# WHAT YOU WILL DO
Only the lines below between the ones containing "уть. В поднятых" and "а ухода. Своевременная", inclusive, are to be reproduced, each exactly as it stands.

# SUPPLIED MATERIAL
__________

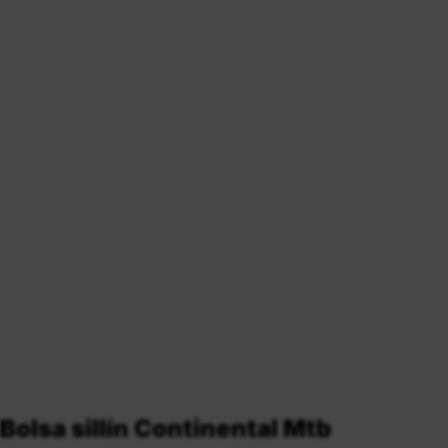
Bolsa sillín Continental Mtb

__________

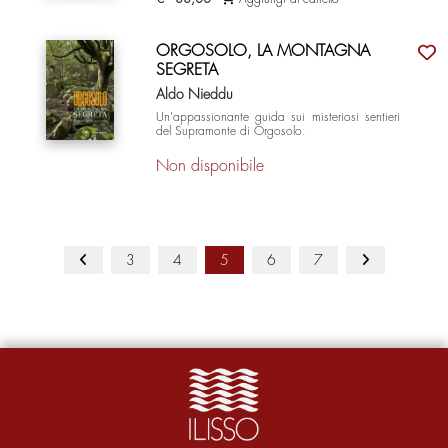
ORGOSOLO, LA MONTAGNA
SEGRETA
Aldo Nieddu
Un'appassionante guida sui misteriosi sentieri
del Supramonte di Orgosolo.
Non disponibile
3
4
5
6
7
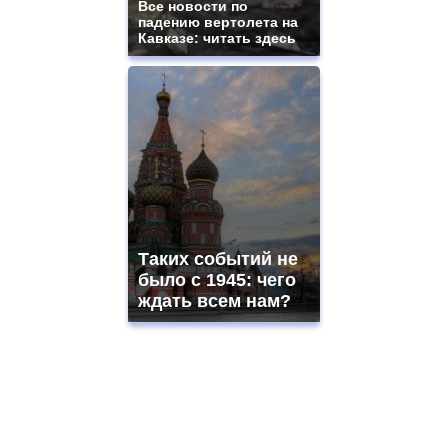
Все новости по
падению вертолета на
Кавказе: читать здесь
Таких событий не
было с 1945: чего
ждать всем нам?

__________

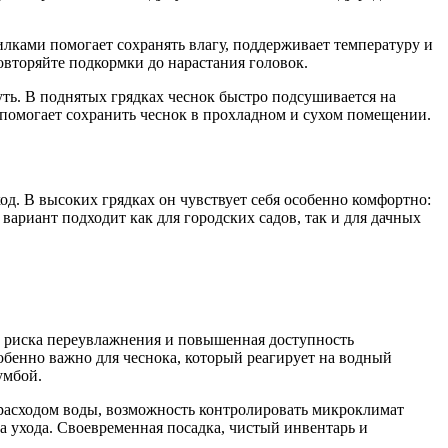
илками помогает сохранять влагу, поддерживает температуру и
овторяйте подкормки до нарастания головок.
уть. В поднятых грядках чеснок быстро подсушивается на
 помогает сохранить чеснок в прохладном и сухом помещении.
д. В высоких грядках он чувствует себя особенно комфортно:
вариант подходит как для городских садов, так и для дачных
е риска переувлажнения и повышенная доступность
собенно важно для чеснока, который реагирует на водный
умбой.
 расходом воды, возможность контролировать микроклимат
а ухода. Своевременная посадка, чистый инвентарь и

__________

# TASK SOLUTION
уть. В поднятых грядках чеснок быстро подсушивается на
 помогает сохранить чеснок в прохладном и сухом помещении.
д. В высоких грядках он чувствует себя особенно комфортно:
вариант подходит как для городских садов, так и для дачных
е риска переувлажнения и повышенная доступность
собенно важно для чеснока, который реагирует на водный
умбой.
 расходом воды, возможность контролировать микроклимат
а ухода. Своевременная посадка, чистый инвентарь и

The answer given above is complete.